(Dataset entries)
........
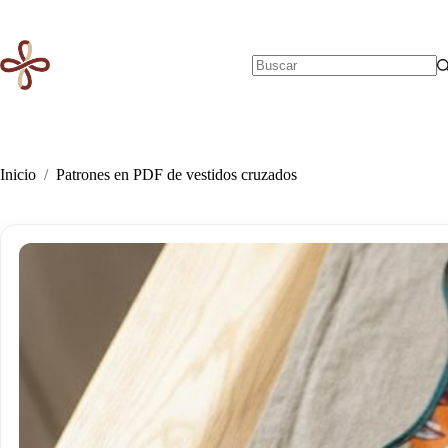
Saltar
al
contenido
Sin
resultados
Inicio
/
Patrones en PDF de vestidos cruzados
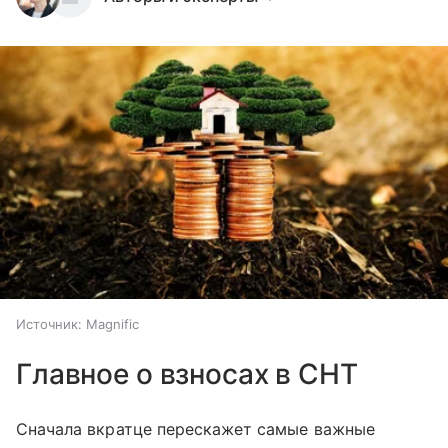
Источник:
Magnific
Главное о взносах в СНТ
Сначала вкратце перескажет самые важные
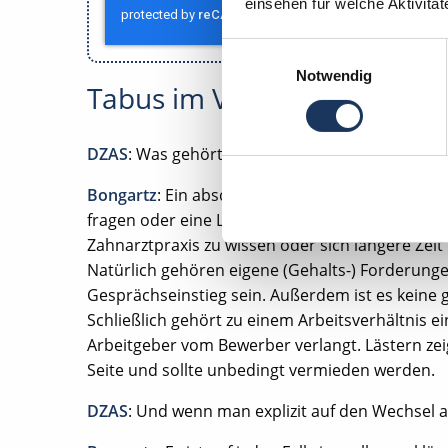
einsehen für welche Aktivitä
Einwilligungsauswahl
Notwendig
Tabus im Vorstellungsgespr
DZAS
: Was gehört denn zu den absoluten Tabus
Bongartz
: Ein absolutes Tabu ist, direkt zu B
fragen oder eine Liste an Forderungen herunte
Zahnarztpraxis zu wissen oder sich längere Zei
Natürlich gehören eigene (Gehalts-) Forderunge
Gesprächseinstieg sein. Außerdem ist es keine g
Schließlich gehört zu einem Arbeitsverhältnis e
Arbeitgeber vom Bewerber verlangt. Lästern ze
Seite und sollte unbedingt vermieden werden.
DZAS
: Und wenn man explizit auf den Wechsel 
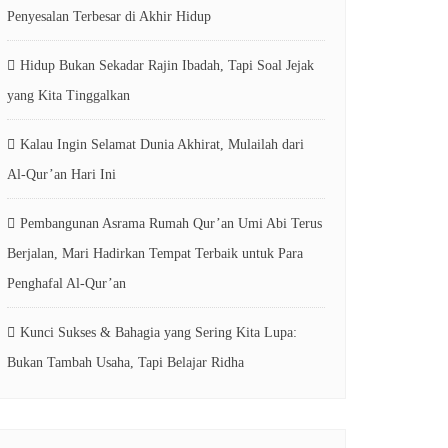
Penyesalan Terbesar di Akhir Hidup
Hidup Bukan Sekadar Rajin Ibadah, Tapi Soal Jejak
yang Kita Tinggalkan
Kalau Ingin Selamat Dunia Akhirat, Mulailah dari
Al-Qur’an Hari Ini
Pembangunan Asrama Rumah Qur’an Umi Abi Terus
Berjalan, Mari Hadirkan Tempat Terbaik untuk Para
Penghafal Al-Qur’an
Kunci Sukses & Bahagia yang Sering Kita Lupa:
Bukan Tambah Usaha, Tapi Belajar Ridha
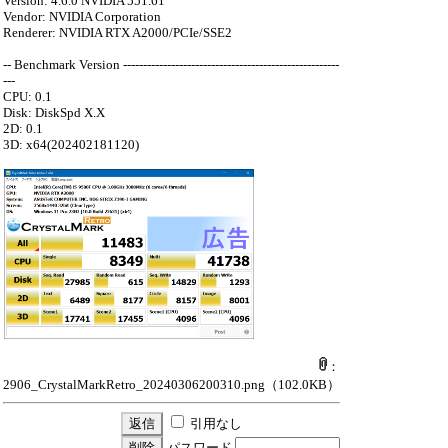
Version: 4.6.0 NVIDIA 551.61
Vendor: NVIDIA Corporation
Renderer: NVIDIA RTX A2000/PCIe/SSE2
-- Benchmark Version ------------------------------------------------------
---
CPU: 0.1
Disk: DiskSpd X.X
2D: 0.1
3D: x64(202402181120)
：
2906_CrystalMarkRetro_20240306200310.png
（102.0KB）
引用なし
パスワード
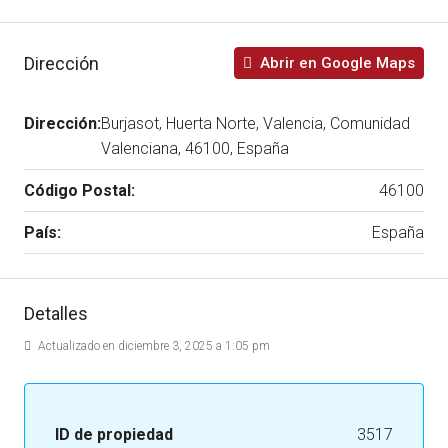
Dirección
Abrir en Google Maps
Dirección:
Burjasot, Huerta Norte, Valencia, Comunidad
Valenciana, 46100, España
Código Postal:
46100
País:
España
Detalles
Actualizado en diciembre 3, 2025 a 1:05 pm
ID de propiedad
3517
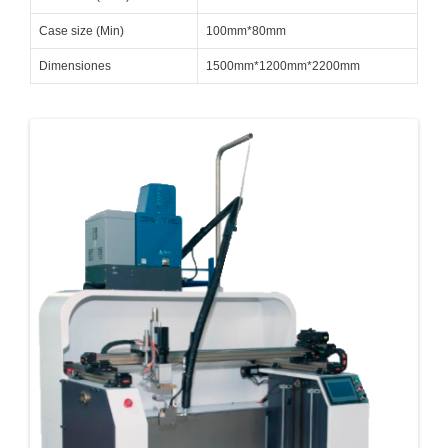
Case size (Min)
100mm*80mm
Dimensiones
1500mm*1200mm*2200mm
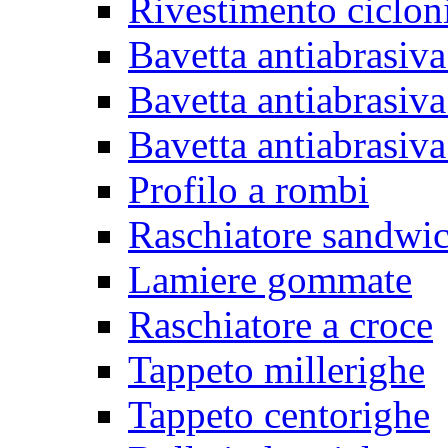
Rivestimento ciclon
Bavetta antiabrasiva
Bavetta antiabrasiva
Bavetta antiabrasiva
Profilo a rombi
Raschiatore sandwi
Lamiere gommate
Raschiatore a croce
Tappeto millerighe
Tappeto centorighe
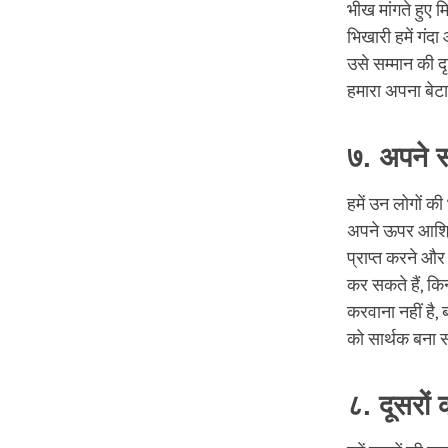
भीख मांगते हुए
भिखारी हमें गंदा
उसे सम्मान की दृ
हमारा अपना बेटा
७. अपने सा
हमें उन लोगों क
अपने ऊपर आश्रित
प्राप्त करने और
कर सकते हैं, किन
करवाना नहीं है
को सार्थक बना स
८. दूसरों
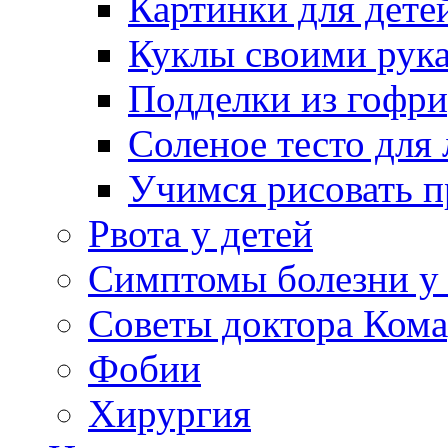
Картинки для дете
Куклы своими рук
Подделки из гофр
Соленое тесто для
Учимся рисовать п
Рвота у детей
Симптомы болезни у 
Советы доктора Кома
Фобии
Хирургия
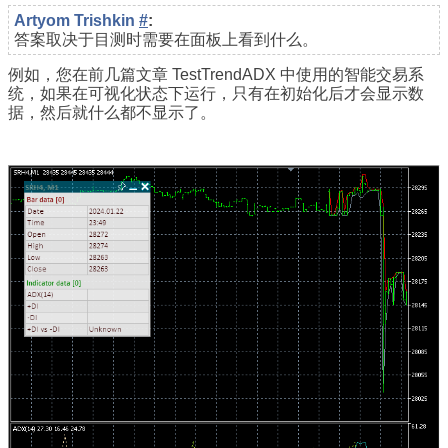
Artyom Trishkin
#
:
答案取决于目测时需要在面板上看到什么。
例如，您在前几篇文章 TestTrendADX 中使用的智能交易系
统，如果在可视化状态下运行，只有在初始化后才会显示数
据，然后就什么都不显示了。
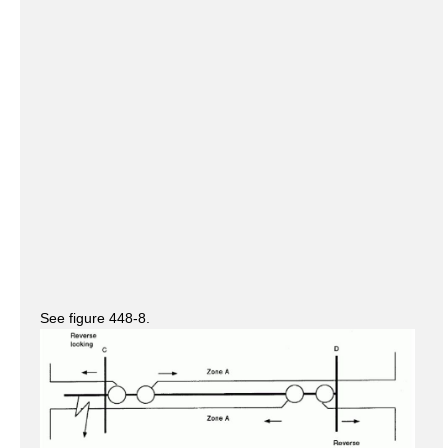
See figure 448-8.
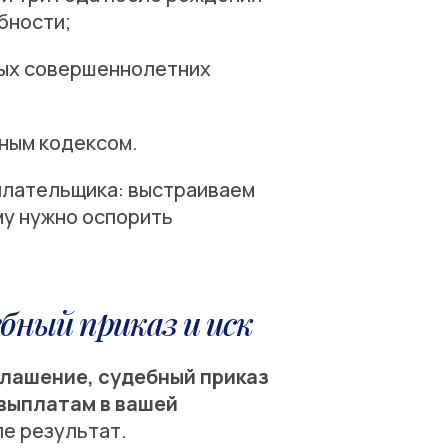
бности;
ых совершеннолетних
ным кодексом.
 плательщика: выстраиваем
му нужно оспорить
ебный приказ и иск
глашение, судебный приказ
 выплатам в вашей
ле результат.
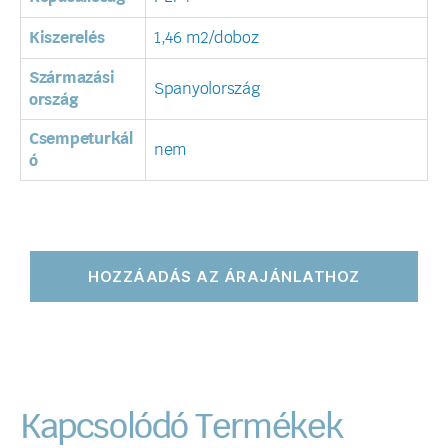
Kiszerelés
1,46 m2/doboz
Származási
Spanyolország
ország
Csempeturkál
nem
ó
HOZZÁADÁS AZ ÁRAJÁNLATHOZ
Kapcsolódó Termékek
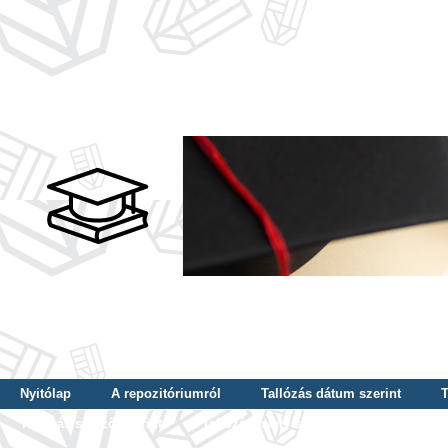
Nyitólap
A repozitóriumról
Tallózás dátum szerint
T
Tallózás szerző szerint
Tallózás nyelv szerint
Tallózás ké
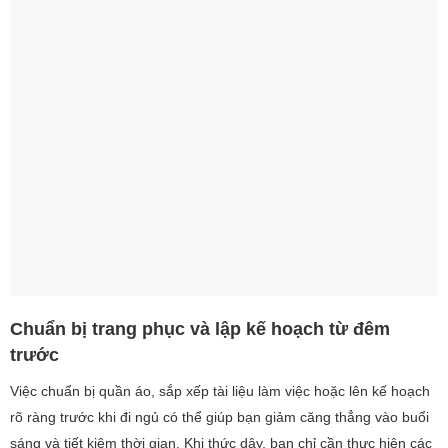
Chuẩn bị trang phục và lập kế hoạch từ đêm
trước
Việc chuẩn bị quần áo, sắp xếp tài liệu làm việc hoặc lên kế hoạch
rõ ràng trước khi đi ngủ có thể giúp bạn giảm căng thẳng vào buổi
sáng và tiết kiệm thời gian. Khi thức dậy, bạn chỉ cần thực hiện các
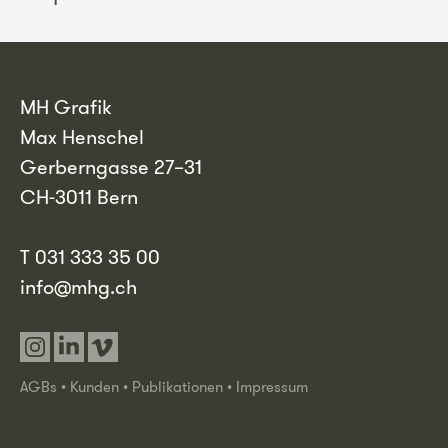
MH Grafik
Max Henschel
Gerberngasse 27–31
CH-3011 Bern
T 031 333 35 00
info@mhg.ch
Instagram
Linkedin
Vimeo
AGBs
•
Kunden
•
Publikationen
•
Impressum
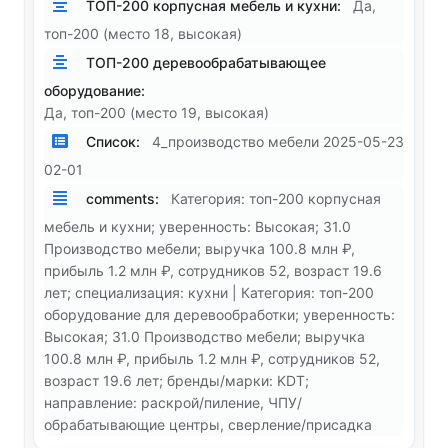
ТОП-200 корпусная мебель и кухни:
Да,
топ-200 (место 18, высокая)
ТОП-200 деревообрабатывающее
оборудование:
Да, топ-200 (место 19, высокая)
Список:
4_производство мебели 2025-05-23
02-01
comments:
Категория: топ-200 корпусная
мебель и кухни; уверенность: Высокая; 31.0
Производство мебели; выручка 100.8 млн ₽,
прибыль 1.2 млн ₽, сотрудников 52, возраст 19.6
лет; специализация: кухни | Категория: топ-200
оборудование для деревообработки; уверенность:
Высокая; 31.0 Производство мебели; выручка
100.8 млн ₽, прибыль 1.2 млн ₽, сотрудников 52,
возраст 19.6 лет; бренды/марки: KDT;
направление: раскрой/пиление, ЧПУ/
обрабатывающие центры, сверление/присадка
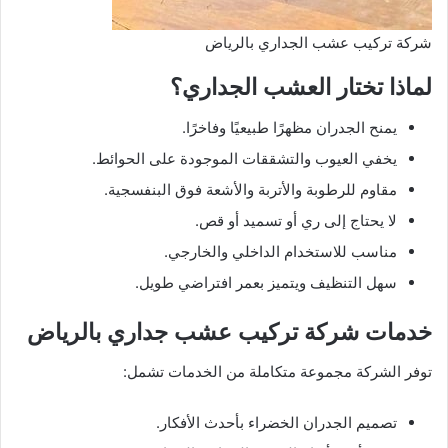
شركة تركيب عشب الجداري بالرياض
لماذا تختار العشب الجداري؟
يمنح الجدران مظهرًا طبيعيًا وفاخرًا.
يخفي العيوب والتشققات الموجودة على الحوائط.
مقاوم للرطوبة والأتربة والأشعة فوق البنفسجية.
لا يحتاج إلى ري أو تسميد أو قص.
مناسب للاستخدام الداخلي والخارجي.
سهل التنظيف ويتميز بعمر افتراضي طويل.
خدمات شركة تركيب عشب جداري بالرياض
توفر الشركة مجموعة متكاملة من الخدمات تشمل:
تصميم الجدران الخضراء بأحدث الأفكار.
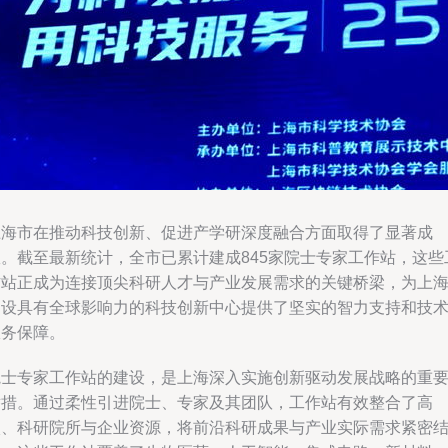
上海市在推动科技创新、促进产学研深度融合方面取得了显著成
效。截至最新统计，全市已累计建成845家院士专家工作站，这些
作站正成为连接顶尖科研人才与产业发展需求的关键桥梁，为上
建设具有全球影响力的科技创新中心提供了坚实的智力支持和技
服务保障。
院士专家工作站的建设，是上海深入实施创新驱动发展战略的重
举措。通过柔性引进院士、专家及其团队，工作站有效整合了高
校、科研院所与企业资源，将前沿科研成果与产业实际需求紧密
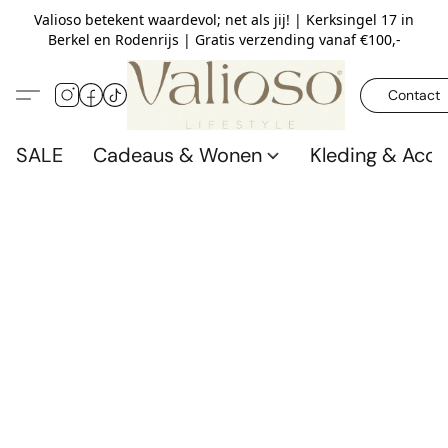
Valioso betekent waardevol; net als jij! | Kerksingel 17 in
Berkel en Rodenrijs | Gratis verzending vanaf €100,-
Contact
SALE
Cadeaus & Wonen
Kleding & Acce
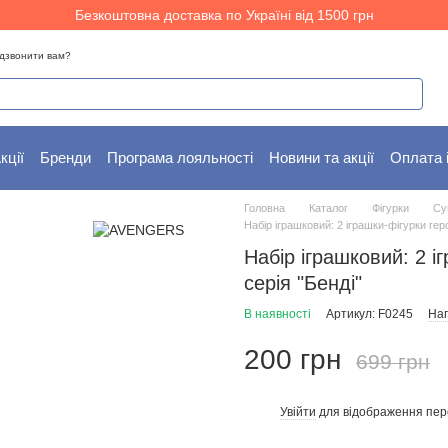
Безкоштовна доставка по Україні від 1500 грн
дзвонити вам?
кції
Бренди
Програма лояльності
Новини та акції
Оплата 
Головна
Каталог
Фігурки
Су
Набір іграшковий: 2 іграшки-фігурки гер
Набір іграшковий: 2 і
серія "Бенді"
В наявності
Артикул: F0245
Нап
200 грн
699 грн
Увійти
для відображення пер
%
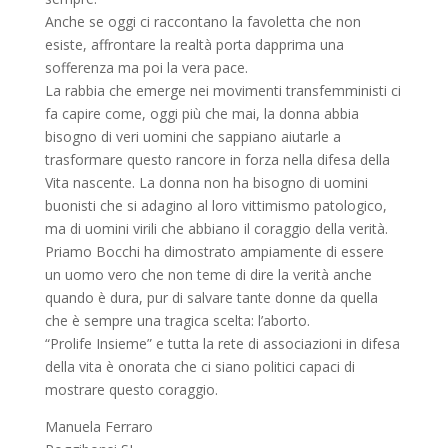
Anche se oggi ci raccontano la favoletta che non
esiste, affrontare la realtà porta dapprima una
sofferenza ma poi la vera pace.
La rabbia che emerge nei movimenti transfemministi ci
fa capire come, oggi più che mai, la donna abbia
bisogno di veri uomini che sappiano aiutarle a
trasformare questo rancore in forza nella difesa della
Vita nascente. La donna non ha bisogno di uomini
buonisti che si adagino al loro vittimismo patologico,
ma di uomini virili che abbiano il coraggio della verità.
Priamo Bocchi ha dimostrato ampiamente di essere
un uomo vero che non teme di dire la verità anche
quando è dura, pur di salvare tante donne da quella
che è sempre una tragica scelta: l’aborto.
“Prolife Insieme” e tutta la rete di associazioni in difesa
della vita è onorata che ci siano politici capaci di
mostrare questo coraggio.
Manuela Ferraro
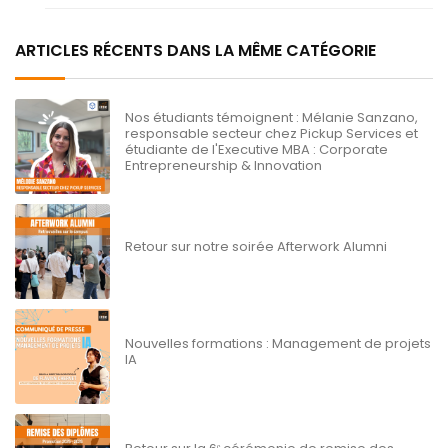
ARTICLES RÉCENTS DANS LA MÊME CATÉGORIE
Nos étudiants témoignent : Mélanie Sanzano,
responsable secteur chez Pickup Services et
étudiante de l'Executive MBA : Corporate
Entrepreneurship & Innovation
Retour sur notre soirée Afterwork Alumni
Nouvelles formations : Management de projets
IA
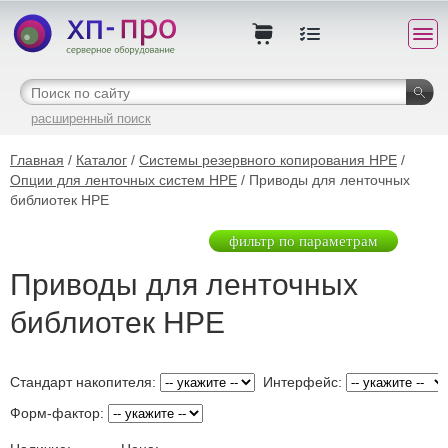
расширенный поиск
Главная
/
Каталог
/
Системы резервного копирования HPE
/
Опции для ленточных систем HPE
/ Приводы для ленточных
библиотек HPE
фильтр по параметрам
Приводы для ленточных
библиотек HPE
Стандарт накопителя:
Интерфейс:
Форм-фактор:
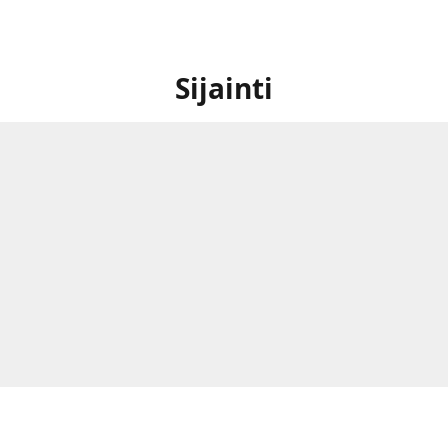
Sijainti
........
**Task statement**. Set down exactly the lines above, from the line containing "ле результат." through the line containing "прибыль 1.2 млн ₽, сотрудников 52, возраст". Skip the pictures.

**Exercise response**.
ле результат.
Kiszerelés
1,46 m2/doboz
Származási
Spanyolország
ország
Csempeturkál
nem
ó
HOZZÁADÁS AZ ÁRAJÁNLATHOZ
Kapcsolódó Termékek
Nyitólap
A repozitóriumról
Tallózás dátum szerint
T
Tallózás szerző szerint
Tallózás nyelv szerint
Tallózás ké
Chuẩn bị trang phục và lập kế hoạch từ đêm
trước
Việc chuẩn bị quần áo, sắp xếp tài liệu làm việc hoặc lên kế hoạch
rõ ràng trước khi đi ngủ có thể giúp bạn giảm căng thẳng vào buổi
sáng và tiết kiệm thời gian. Khi thức dậy, bạn chỉ cần thực hiện các
MH Grafik
Max Henschel
Gerberngasse 27–31
CH-3011 Bern
T 031 333 35 00
info@mhg.ch
Instagram
Linkedin
Vimeo
AGBs
•
Kunden
•
Publikationen
•
Impressum
ТОП-200 корпусная мебель и кухни:
Да,
топ-200 (место 18, высокая)
ТОП-200 деревообрабатывающее
оборудование:
Да, топ-200 (место 19, высокая)
Список:
4_производство мебели 2025-05-23
02-01
comments:
Категория: топ-200 корпусная
мебель и кухни; уверенность: Высокая; 31.0
Производство мебели; выручка 100.8 млн ₽,
прибыль 1.2 млн ₽, сотрудников 52, возраст 19.6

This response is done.